Work task: Return verbatim the lines that run from the one holding "pyautogui.click(x=<x>, y=<y>)" to the end of the listing, both ends included, without the pictures.

Given information:
>>>>

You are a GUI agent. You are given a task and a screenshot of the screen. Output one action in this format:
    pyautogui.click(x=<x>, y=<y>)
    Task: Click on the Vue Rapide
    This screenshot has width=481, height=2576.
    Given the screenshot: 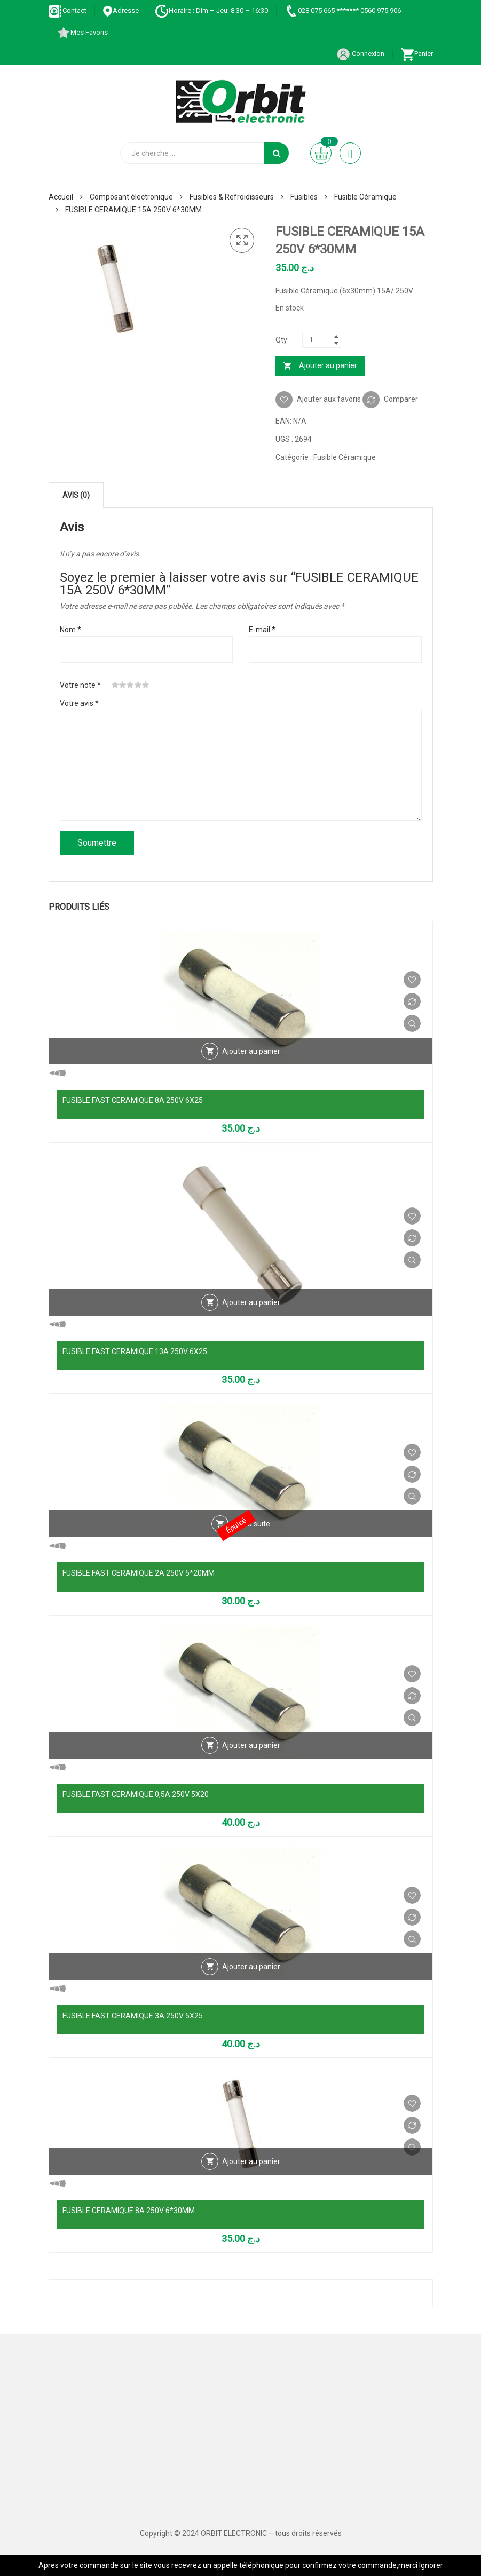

<<<<

Output for this task:
    pyautogui.click(x=<x>, y=<y>)
    Task: Click on the Vue Rapide
    This screenshot has width=481, height=2576.
    Given the screenshot: 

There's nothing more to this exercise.